European authorities are patting themselves on the back for what they consider the success of the Greek restructuring, but the fallout from how the restructuring was achieved will reverberate for years. First and foremost, Greece will undoubtedly require further financial assistance from the European Union in the near future. The country's economy is deteriorating at an accelerating rate, and the austerity plans required by the bailout plan will only exacerbate its slide. As a result, Greece will be incapable of generating sufficient tax revenues to service even its remaining indebtedness. The terrible truth is that the country is caught in an economic death spiral to which only an exit from the European Union can put an end.
The second consequence of the most recent Greek bailout is that the rule of law in Europe has been abrogated in two ways. First, the invocation of the "collective action" clause in Greece's sovereign debt was a blatant breach of the contract between the Greek government and Greek bondholders.
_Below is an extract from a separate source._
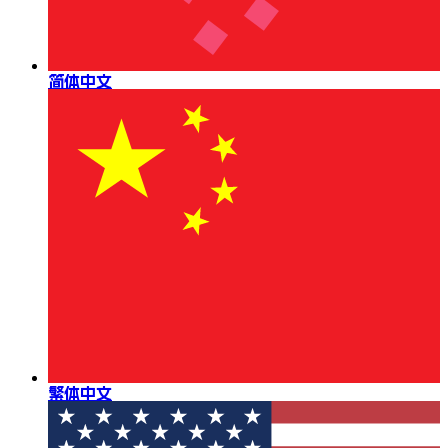
简体中文
繁体中文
By retroactively inserting a provision in these debt contracts that forced private creditors into the debt restructuring who did not agree to the terms of the deal, the bailout introduced a new risk into all sovereign debt contracts. As Cumberland Advisors' David Kotok wrote: "No sovereign debt contract is now immune from the same action. All sovereign debt contracts will carry a risk a risk premium. Buyers of European sovereign debt now act at their own peril."
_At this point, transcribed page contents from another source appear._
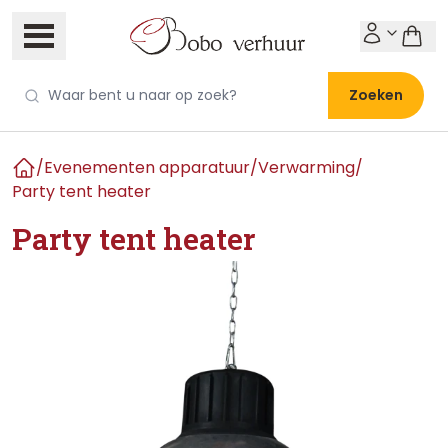
Zoeken
/
Evenementen apparatuur
/
Verwarming
/
Home
Party tent heater
Party tent heater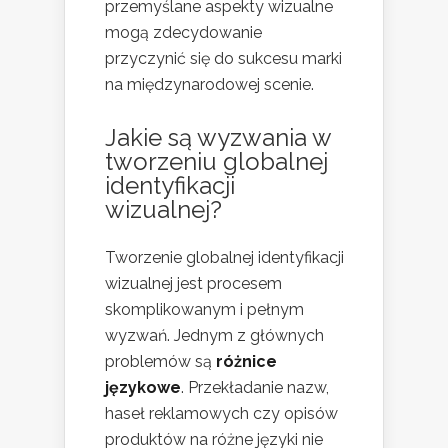
przemyślane aspekty wizualne
mogą zdecydowanie
przyczynić się do sukcesu marki
na międzynarodowej scenie.
Jakie są wyzwania w
tworzeniu globalnej
identyfikacji
wizualnej?
Tworzenie globalnej identyfikacji
wizualnej jest procesem
skomplikowanym i pełnym
wyzwań. Jednym z głównych
problemów są
różnice
językowe
. Przekładanie nazw,
haseł reklamowych czy opisów
produktów na różne języki nie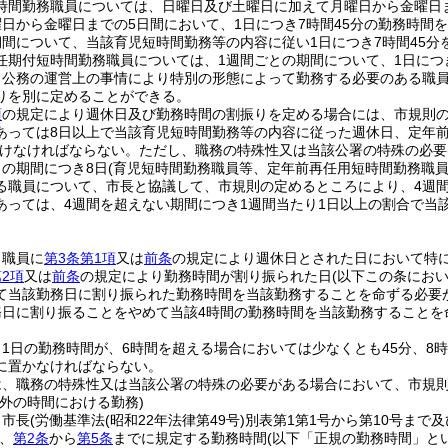
時間勤務職員については、日曜日及び土曜日に加えて月曜日から金曜日
日から金曜日までの5日間において、1日につき7時間45分の勤務時間
期間について、当該育児短時間勤務等の内容に従い1日につき7時間45
任期付短時間勤務職員については、1週間ごとの期間について、1日につ
、公務の運営上の事情により特別の形態によって勤務する必要のある職
りを別に定めることができる。
項
の規定により週休日及び勤務時間の割振りを定める場合には、市規則の
あっては8日以上で当該育児短時間勤務等の内容に従った週休日、定年
けなければならない。
ただし、職務の特殊性又は当該公署の特殊の必要
との期間につき8日
(育児短時間勤務職員等、定年前再任用短時間勤務職員
る職員について、市長と協議して、市規則の定めるところにより、4週間
あっては、4週間を超えない期間につき1週間当たり1日以上の割合で当
、職員に
第3条第1項
又は
前条
の規定により週休日とされた日において特
2項
又は
前条
の規定により勤務時間が割り振られた日
(以下この条にお
て当該勤務日に割り振られた勤務時間を当該勤務することを命ずる必要
務日に割り振ることをやめて当該4時間の勤務時間を当該勤務すること
1日の勤務時間が、6時間を超える場合においては少なくとも45分、8
に置かなければならない。
は、職務の特殊性又は当該公署の特殊の必要がある場合において、市規
外の時間における勤務)
、市長
(労働基準法
(昭和22年法律第49号)
別表第1第1号から第10号まで
、
第2条
から
第5条
までに規定する勤務時間
(以下「正規の勤務時間」と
The rule of law was also trampled on by the European Central Bank's maneuver to treat their own holdings of sovereign debt better than those of other creditors. The ECB swapped its own Greek bonds for new Greek bonds that were not subject to the collective action clause, which has the effect of subordinating non-ECB holders to itself. By subordinating other holders of Greek sovereign debt to itself, the ECB effectively subordinated the holders of all European sovereign debt to itself. This will add to the risk premium on sovereign bonds and make it more expensive for countries to finance themselves. This was an extremely short-sighted move on the part of the ECB and further evidence of the damage done by bureaucrats who don't understand how markets operate in the real world.
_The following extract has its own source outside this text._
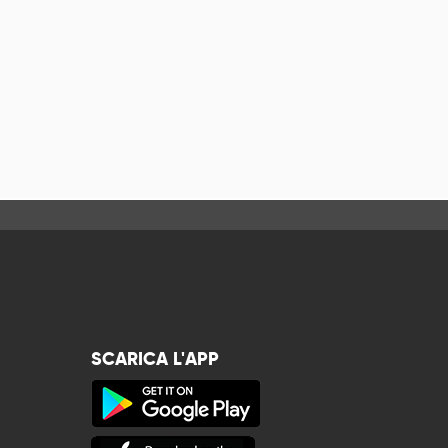
SCARICA L'APP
The most serious consequence, however, is that investors should carefully study the reaction of financial markets as they initially rally in relief at the prospect that Greece will not default today and then drop again once they realize that Greece will require another bailout and so will Portugal and quite possibly Spain and other European sovereigns. Already the rally in Italian and Spanish sovereign bonds appears to have come to an end, although hope springs eternal. But the economic numbers emerging from the Iberian Peninsula are nothing short of horrific. Portugal cannot sustain itself much longer without outside assistance, and Spain is struggling to meet the requirements being set for it in Brussels. The European economy is deep in recession, and it will be much more difficult from the perspective of German domestic politics to approve a new round of financial support for Europe's weak southern countries. It is said that the definition of insanity is doing the same thing over and over again and expecting a different result. By that standard, Europe can proudly claim to be the birthplace of Sigmund Freud because it continues to pursue the same failed policy path with respect to its failing sovereign while compromising the rule of law in the process. One can only pray that the EU will find its way back to sanity before its current course lapses into tragedy or worse.